● Problem to solve: Print the entries below word for word; the pictures stay out of your copy.

Records from a collection
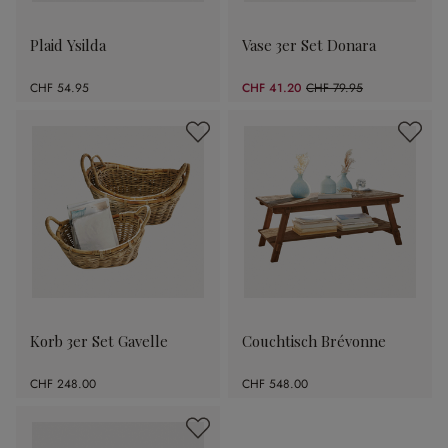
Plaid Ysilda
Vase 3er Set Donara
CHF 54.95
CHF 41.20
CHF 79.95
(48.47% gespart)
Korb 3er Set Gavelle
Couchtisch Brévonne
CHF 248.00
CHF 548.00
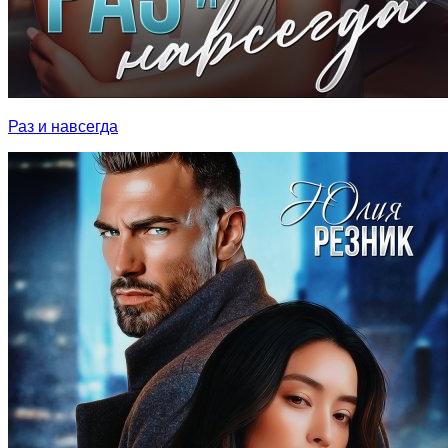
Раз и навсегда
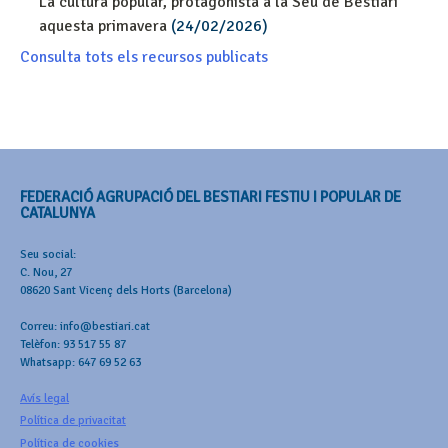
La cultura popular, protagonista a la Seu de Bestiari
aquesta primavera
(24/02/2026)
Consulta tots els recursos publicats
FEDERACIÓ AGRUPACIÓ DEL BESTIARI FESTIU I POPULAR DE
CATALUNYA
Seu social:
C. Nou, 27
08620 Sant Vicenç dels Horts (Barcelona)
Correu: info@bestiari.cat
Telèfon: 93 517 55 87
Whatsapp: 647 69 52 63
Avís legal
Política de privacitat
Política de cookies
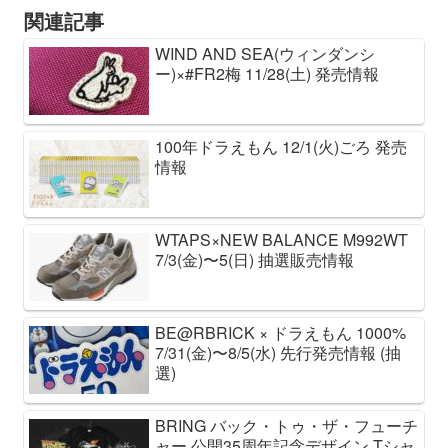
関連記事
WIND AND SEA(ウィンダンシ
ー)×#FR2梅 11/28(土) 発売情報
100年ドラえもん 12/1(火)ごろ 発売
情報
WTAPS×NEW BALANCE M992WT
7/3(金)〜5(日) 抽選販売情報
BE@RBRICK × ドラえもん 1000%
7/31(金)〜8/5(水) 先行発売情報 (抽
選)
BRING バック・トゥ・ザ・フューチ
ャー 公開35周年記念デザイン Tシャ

● Output for this task:
Plaid Ysilda
Vase 3er Set Donara
CHF 54.95
CHF 41.20
CHF 79.95
(48.47% gespart)
Korb 3er Set Gavelle
Couchtisch Brévonne
CHF 248.00
CHF 548.00
Раз и навсегда
La cultura popular, protagonista a la Seu de Bestiari
aquesta primavera
(24/02/2026)
Consulta tots els recursos publicats
FEDERACIÓ AGRUPACIÓ DEL BESTIARI FESTIU I POPULAR DE
CATALUNYA
Seu social:
C. Nou, 27
08620 Sant Vicenç dels Horts (Barcelona)
Correu: info@bestiari.cat
Telèfon: 93 517 55 87
Whatsapp: 647 69 52 63
Avís legal
Política de privacitat
Política de cookies
関連記事
WIND AND SEA(ウィンダンシ
ー)×#FR2梅 11/28(土) 発売情報
100年ドラえもん 12/1(火)ごろ 発売
情報
WTAPS×NEW BALANCE M992WT
7/3(金)〜5(日) 抽選販売情報
BE@RBRICK × ドラえもん 1000%
7/31(金)〜8/5(水) 先行発売情報 (抽
選)
BRING バック・トゥ・ザ・フューチ
ャー 公開35周年記念デザイン Tシャ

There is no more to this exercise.